I am using GeForce 9800 GT and got this crush problem when I tried a simple kernel with many global memory writes. Hope that someone can tell me what is going on. Thanks~:)
-
Operating System
Linux version 2.6.22.5-31 -
Synopsis description of the problem
The kernel will just crush and return without any change on the data on global memory. -
Detailed description of the problem
The crush comes with the following test:
const double aLength=20000000; //length of array
const int loop_count=55000000; //number of writes to global memory
global void test(int* A, clock_t * F)
{
int bx = blockIdx.x;
F[0]=clock();
for (int k=0; k<loop_count; k++)
{
A[k/2000]=5;
}
F[1]=clock();
}
int main(int argc, char** argv)
{
int m_size_A = aLengthsizeof(int);
int * h_A = (int) malloc(m_size_A); //matrix A on host
clock_t * h_F=(clock_t ) malloc (16sizeof (clock_t));
for (int i=0; i<aLength; i++)
h_A[i]=0;
for (int i=0; i<16; i++)
h_F[i]= 0;
int * d_A; //A on device memory
clock_t * d_F; //to get the clock info in kernel
CUDA_SAFE_CALL(cudaMalloc((void**) &d_A, m_size_A));
CUDA_SAFE_CALL(cudaMemcpy(d_A, h_A, m_size_A, cudaMemcpyHostToDevice));
CUDA_SAFE_CALL(cudaMalloc((void**) &d_F, 16*sizeof (clock_t)));
CUDA_SAFE_CALL(cudaMemcpy(d_F, h_F, 16*sizeof (clock_t), cudaMemcpyHostToDevice));
// setup execution parameters
dim3 threads(1);
dim3 grid(1);
// execute the kernel
test<<< grid, threads >>>(d_A, d_F);
// check if kernel execution generated and error
CUT_CHECK_ERROR("Kernel execution failed");
// copy result from device to host
CUDA_SAFE_CALL(cudaMemcpy(h_A, d_A, m_size_A, cudaMemcpyDeviceToHost) );
CUDA_SAFE_CALL(cudaMemcpy(h_F, d_F, 16*sizeof (clock_t), cudaMemcpyDeviceToHost));
printf("For b_Write with %d mem accesses: A[0]=%d, A[1]=%d, %s\n", loop_count, h_A[0], h_A[1], (h_A[0]>0 ? "Success": "Failure" ));
printf("clock before loop:%u, clock after loop:%u\n", h_F[0], h_F[1]);
// clean up memory
free(h_A);
CUDA_SAFE_CALL(cudaFree(d_A));
free(h_F);
CUDA_SAFE_CALL(cudaFree(d_F));
}
With each loop_count being executed 10 times, this will always crush when loop_count >55000000, always success when loop_count<30000000 and sometimes success in between.
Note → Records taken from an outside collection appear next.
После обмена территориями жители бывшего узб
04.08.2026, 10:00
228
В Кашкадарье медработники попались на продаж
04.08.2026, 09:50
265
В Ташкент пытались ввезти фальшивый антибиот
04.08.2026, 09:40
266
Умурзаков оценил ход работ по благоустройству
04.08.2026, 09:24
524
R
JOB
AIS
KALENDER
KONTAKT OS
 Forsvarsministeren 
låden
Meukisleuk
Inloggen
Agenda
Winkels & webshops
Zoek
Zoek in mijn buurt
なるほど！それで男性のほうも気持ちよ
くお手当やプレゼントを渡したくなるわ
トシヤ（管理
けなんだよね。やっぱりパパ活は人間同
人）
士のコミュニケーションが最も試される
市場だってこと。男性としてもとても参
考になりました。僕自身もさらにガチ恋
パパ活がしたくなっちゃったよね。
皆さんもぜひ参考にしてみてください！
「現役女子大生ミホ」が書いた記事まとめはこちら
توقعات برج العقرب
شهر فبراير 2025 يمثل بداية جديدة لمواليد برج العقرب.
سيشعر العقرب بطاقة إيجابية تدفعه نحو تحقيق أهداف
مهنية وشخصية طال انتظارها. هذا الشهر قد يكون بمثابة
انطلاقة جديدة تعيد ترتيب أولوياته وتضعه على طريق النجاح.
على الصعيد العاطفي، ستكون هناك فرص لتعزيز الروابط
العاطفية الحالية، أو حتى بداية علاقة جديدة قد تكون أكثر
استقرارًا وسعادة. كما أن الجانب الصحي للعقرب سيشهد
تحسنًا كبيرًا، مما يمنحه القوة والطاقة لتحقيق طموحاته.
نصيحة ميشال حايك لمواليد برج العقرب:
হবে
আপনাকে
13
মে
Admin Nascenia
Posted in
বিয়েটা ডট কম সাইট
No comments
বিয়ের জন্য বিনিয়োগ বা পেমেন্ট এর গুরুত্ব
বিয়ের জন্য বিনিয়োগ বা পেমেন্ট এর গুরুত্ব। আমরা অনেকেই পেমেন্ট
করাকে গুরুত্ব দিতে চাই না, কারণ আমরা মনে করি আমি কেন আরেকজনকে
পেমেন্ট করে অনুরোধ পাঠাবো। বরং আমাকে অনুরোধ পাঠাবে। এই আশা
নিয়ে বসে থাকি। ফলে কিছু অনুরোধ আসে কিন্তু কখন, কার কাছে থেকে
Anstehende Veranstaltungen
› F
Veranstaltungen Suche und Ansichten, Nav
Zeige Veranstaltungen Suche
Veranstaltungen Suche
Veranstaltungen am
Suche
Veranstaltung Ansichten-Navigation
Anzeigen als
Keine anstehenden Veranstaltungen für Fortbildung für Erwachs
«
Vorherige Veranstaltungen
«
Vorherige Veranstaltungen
When it fails, the host array will not be changed and no intermediate execution result can be returned back to host. What can cause this problem please? Is it due to too many global memory access? Is it not allowed by CUDA?
-
CUDA toolkit release version
CUDA 2.0 -
SDK release version
comes with CUDA 2.0 -
Compiler for CPU host code
gcc version 4.2.1 (SUSE Linux) -
System description including:
GPU : GeForce 9800 GT
CPU : Intel® Core™2 Quad CPU Q9450 @ 2.66GHz